There were a total of 500 million infant mortality deaths in the world and 23.5K on average per country in the past 67 years. Although infant mortality is only measured across one year, there is a 2.5 higher likelihood, on average, that an child will die between birth and 1 year of age than between the ages of 1 and 4.
u5mragg = newmaster %>%
group_by(NewType, Year) %>%
summarize(mean_mortality = mean(Value), total_mortality = sum(Value)) %>%
filter(Year %in% c('1950', '1960', '1970', '1980','1990','2000','2010')) %>%
filter(NewType == 'U5MR')
u5mragg
## # A tibble: 7 x 4
## # Groups: NewType [1]
## NewType Year mean_mortality total_mortality
## <chr> <chr> <dbl> <dbl>
## 1 U5MR 1950 169. 5582.
## 2 U5MR 1960 56525. 10061478.
## 3 U5MR 1970 45345. 11744328.
## 4 U5MR 1980 42221. 13679596.
## 5 U5MR 1990 32297. 12595808.
## 6 U5MR 2000 25216. 9834329.
## 7 U5MR 2010 17948. 6999758.
# mean under 5 mortality globally over time
ggplot(data=u5mragg, aes(x=Year, y=mean_mortality, group=1)) +
geom_line()+
geom_point()
# total under 5 mortality globally over time
ggplot(data=u5mragg, aes(x=Year, y=total_mortality, group=1)) +
geom_line()+
geom_point()
# count of countries included in evaluation year over year
ctyear = dplyr::count(newmaster, Year)
ggplot(data=ctyear, aes(x=Year, y=n, group=1)) +
geom_line()+
geom_point() +
theme(axis.text.x = element_text(angle = 90, vjust = 1, hjust=1))
The under five mortality rate (U5M) encompasses both IMR and CMR and therefore a general metric that is a good proxy for both. On average, the U5M appears to be decreasing over the years globally. Though it is odd that the total incidents of U5M peak in 1980, this is due to the fact that the number of countries included in the dataset increased steadily until 1980. After that point, it held steady.
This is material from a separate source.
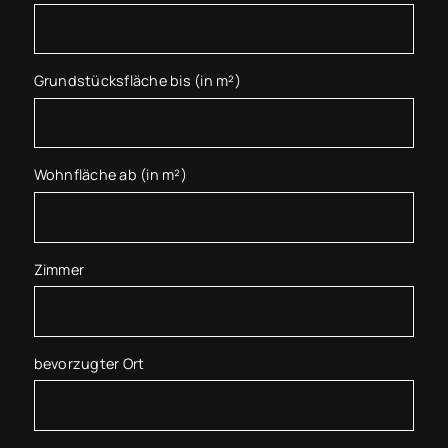
Grundstücksfläche bis (in m²)
Wohnfläche ab (in m²)
Zimmer
bevorzugter Ort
This supports the conclusion extracted from both the mean and total graphs that the U5M rate is decreasing.
Obviously, this analysis is very high level and there is opportunity to dig into trends of individual countries, regions, etc. In addition, joining this dataset with other global economic and health indicators would open up further doors to digging into the possible causes of the global decrease in U5M rate and – I suspect – big differences across countries and regions.